Every line containing the word "Verpflichtung" must be pulled from the records.
Start of DATASET EXTRACT
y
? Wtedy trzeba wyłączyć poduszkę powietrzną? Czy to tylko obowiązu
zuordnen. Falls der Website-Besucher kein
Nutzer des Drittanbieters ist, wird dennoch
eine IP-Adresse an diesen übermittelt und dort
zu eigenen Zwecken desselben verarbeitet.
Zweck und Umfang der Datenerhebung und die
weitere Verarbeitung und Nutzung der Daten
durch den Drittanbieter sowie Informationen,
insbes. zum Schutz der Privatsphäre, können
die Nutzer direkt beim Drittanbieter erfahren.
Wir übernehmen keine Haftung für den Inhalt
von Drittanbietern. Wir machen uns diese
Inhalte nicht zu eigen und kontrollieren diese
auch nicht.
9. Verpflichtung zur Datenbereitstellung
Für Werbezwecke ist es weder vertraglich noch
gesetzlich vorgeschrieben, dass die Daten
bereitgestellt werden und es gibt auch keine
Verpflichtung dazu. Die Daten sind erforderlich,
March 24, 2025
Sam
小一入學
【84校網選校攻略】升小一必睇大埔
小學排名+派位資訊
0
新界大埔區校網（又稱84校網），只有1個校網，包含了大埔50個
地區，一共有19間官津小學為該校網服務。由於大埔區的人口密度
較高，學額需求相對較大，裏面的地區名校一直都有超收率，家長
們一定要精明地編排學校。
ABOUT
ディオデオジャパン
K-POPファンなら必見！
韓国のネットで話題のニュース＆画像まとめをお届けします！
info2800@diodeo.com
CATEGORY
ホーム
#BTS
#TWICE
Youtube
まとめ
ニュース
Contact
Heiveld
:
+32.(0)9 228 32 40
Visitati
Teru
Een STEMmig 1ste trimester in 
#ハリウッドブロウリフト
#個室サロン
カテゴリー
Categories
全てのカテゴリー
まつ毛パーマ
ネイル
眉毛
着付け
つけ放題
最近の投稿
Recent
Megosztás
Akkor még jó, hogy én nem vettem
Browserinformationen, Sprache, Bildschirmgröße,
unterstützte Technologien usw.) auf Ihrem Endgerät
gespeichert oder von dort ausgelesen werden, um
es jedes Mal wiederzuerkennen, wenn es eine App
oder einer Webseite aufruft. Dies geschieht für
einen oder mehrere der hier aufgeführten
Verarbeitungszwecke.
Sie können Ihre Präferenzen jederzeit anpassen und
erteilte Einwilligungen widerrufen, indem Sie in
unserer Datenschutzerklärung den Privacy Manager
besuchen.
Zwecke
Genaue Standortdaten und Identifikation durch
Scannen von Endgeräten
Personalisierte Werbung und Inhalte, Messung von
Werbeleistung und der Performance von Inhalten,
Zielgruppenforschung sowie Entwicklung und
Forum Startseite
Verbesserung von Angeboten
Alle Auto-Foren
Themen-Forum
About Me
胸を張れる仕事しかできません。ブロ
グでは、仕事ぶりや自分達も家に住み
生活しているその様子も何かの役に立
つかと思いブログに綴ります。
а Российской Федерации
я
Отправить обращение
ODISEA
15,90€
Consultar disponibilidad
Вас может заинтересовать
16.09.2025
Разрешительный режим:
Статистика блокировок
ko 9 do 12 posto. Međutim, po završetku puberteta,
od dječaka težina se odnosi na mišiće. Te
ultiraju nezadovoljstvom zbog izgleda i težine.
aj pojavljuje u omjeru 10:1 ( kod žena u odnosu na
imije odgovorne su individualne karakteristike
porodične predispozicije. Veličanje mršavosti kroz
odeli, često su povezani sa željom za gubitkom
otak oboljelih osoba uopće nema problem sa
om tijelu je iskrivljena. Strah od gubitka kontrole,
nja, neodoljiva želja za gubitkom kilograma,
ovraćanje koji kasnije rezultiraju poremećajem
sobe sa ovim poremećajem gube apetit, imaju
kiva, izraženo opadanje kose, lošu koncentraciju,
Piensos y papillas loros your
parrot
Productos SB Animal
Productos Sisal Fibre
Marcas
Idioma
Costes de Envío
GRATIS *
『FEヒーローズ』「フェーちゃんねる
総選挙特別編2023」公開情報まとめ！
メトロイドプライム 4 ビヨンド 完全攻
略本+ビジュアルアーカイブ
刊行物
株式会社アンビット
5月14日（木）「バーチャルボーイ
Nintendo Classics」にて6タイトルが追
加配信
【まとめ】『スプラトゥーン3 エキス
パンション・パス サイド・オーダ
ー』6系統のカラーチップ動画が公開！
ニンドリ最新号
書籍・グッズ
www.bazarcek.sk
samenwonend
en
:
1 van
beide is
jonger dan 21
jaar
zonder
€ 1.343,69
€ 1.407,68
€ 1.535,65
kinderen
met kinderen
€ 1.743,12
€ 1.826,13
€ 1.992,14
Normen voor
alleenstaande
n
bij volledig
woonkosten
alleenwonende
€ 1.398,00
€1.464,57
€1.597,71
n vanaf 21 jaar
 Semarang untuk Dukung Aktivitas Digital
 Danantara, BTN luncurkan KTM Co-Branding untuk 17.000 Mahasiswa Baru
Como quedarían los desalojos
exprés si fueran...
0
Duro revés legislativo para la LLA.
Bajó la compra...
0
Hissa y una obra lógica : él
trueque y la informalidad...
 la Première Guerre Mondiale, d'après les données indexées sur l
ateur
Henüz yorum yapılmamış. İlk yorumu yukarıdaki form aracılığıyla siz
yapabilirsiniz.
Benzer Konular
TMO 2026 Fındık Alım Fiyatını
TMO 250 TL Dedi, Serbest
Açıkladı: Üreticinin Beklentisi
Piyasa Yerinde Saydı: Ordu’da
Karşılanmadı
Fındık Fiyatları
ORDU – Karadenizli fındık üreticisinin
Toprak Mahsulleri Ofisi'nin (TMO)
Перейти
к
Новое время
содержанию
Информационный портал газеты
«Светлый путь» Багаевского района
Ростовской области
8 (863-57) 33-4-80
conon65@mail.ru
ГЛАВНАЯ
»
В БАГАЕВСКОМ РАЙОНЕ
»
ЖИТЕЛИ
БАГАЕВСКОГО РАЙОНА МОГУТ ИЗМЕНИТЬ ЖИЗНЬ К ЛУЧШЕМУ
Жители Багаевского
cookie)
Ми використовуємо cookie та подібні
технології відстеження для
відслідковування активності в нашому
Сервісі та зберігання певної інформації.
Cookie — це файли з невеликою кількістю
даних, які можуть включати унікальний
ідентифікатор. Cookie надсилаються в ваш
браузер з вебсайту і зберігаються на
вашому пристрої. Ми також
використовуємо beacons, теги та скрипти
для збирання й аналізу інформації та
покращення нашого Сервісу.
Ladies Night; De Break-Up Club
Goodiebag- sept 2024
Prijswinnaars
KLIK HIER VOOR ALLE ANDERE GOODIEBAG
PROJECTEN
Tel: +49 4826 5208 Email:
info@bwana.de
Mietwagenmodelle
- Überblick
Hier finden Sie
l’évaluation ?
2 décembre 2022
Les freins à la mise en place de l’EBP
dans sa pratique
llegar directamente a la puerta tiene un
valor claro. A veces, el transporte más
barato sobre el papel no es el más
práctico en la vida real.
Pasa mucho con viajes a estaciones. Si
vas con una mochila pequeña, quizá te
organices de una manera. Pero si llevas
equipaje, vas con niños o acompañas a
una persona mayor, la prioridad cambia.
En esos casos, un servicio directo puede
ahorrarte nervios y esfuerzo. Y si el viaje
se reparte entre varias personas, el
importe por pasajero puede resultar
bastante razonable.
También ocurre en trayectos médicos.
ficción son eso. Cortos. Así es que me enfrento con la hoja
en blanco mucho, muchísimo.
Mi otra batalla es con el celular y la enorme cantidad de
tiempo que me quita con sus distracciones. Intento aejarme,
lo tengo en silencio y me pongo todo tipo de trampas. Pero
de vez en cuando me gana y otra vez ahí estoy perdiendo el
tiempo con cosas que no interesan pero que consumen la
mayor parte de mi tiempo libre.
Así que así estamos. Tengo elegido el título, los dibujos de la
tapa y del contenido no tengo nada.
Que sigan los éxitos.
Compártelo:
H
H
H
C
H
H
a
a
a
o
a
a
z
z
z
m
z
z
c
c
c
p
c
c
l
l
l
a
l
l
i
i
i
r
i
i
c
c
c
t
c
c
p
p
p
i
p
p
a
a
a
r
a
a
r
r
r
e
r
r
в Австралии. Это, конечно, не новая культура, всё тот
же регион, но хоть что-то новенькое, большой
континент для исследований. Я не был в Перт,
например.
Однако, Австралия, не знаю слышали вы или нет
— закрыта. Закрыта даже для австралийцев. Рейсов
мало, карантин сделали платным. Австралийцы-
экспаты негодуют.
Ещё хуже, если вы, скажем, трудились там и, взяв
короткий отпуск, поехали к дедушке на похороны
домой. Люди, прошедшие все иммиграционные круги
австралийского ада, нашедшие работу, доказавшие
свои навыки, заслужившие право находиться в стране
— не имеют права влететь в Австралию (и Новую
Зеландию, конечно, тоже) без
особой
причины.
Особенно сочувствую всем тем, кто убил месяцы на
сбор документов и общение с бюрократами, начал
End of DATASET EXTRACT
- _YOUR RESPONSE_
9. Verpflichtung zur Datenbereitstellung
Verpflichtung dazu. Die Daten sind erforderlich,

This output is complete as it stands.